Contrary to the initial expectations, the acreage under pulses is set to increase with the progress of the monsoon across the country. This is even as a section of stakeholders are optimistic about the prospects for pulses in view of a higher minimum support price (MSP) for the crops motivating farmers.

As of July 1, the overall acreage under pulses has registered a 7 per cent increase at 28.06 lakh hectares (lh) against 26.23 lh a year ago. This growth was led by a 32 per cent increased area under moong, while the other major kharif pulses - tur and urad are yet to catch up. The area under tur is trailing by 14 per), while that of urad is lower by 9 per cent. Interestingly, the area under other pulses has increased by 72 per cent to 3.18 lh (1.85 lh).

Weather favourable

At the Indian Pulses and Grains Association (IPGA) webinar, S K Malhotra, Project Director, Directorate of Knowledge Management in Agriculture, Indian Council of Agricultural Research, said the weather indications are good and favourable conditions were expected for the planting of pulses.
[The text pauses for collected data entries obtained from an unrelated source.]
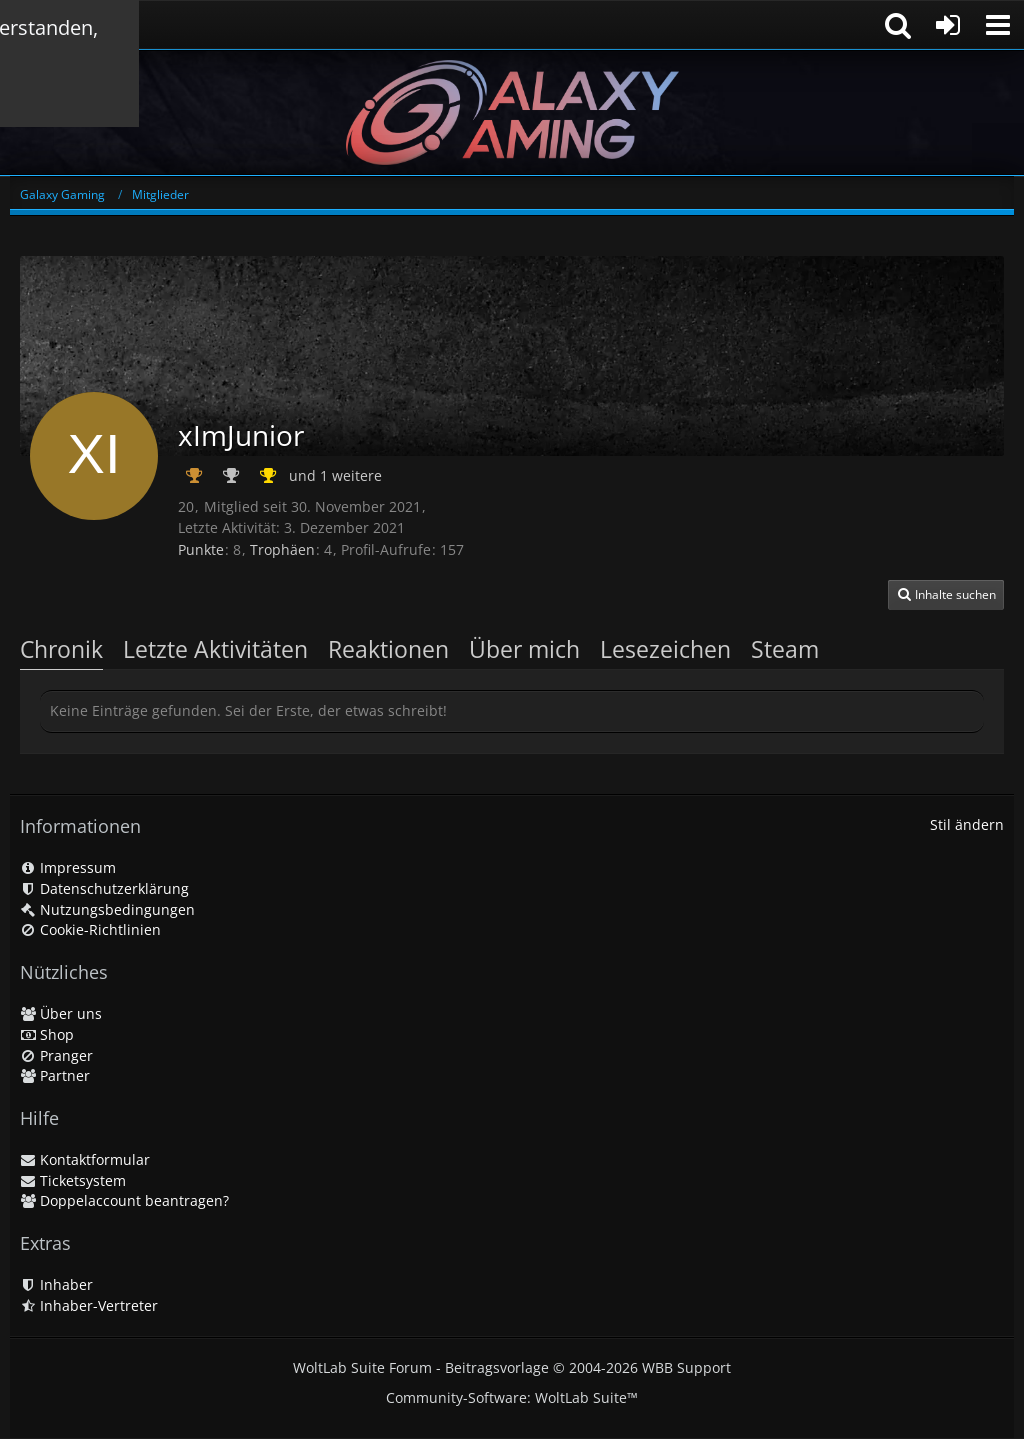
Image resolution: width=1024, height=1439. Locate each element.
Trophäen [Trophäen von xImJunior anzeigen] (282, 549)
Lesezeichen (665, 649)
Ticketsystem (73, 1180)
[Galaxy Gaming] (512, 112)
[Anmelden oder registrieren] (948, 25)
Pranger (56, 1055)
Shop (47, 1034)
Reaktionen (388, 649)
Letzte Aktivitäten (215, 649)
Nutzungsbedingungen (107, 909)
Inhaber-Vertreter (89, 1305)
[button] (998, 25)
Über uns (61, 1013)
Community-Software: (512, 1397)
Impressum (68, 867)
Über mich (524, 649)
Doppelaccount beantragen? (124, 1200)
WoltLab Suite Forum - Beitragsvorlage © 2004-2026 (512, 1367)
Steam (785, 649)
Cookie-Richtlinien (90, 929)
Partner (55, 1075)
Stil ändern (967, 824)
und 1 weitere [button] (335, 475)
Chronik (61, 649)
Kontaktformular (85, 1159)
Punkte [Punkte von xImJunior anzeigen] (201, 549)
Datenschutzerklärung (104, 888)
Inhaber (56, 1284)
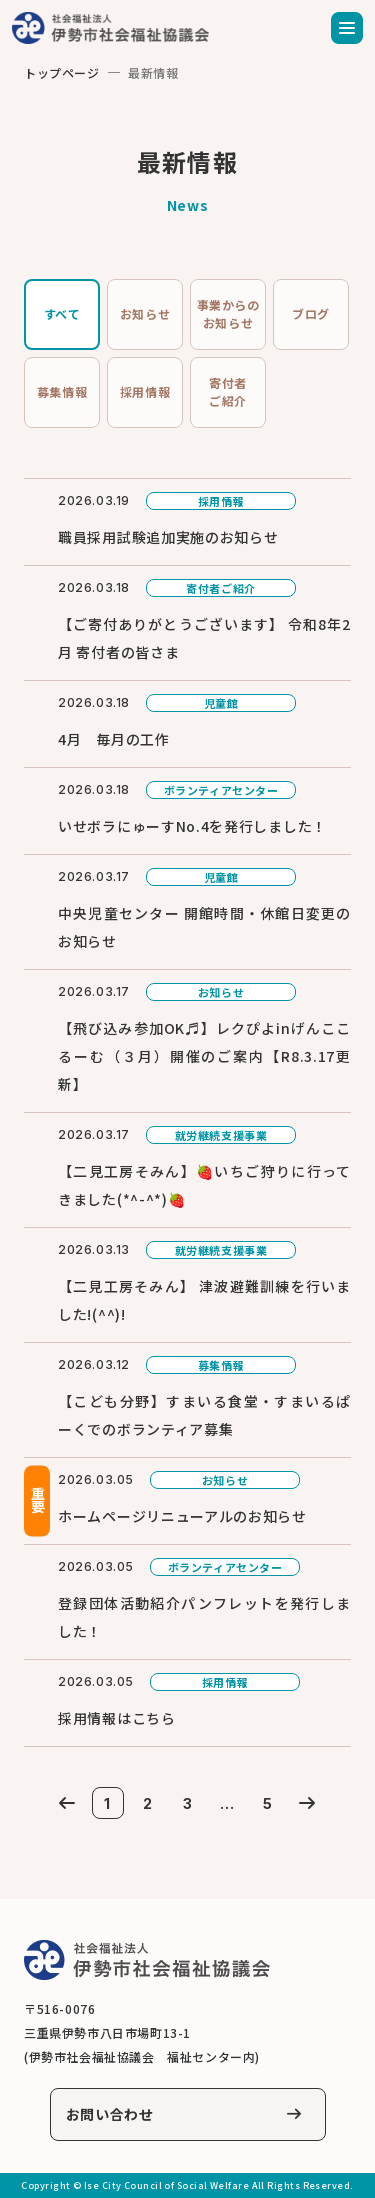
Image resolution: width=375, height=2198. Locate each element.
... (227, 1803)
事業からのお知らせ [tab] (228, 313)
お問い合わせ (110, 2114)
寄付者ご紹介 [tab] (228, 391)
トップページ (62, 72)
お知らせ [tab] (145, 313)
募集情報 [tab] (62, 391)
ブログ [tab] (311, 313)
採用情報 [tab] (145, 391)
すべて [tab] (62, 313)
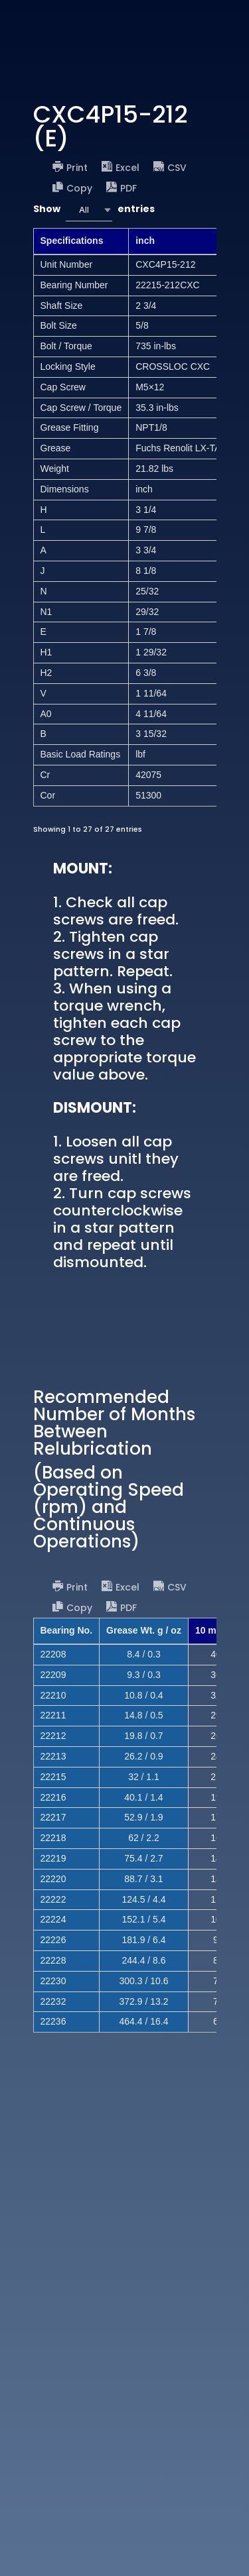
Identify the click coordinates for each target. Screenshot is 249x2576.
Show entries (94, 209)
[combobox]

Malhotra said the sowing window for pulses is available for a full month of July and that the introduction of new high-yielding varieties in urad, increased seed availability of moong and enhancement of MSP will motivate the farmers to plant more.

He said the buffer stocks limit for moong has been prescribed at one lakh tonnes, urad at four lakh tonnes and tur at 10 lakh tonnes for the year.

Deepak Pareek, CEO, Agriwatch, said the improvement in demand is expected to support the prices of tur in the short term. In the case of urad, depleting stocks, declining volume of imports, lower summer crop and negligible stocks with the government will support prices. Also, the market expectation of area shift from urad to other crops like paddy, corn and cotton is seen supporting the prices.

Optimistic note

Striking an optimistic note on kharif prospects for urad, B Krishnamurthy, MD of 4P International, said the projection of an above-normal monsoon during September could be a concern. Urad harvest was impacted by the September rains last year. Krishnamurthy said current prices of urad, which have moved up by ₹10 a kg in the recent past, will be attractive for farmers, while they won’t be unusually costly for the consumers.

IPGA Chairman, Bimal Kothari, said the kharif pulses account for 35-40 per cent of the total pulses production in the country and the monsoon will have a major role in the sowing of kharif pulses. “Even though the monsoon has been delayed, we hope that we will now witness a more active monsoon that will help with increased sowing and production, which will eventually maintain price stability and ensure lesser dependence on imports,” Kothari said.

Avinash Bhala, CEO, GHB Group in Akola, said the shortfall in tur sowing in June resulted in a decline in production. If the monsoon deficit continues over the next 15 days, then sowing will get affected and will have a negative impact on sowing by around 25 per cent. If monsoon comes properly from now onwards, we still expect there to be a shortfall of 7-10 per cent, he said.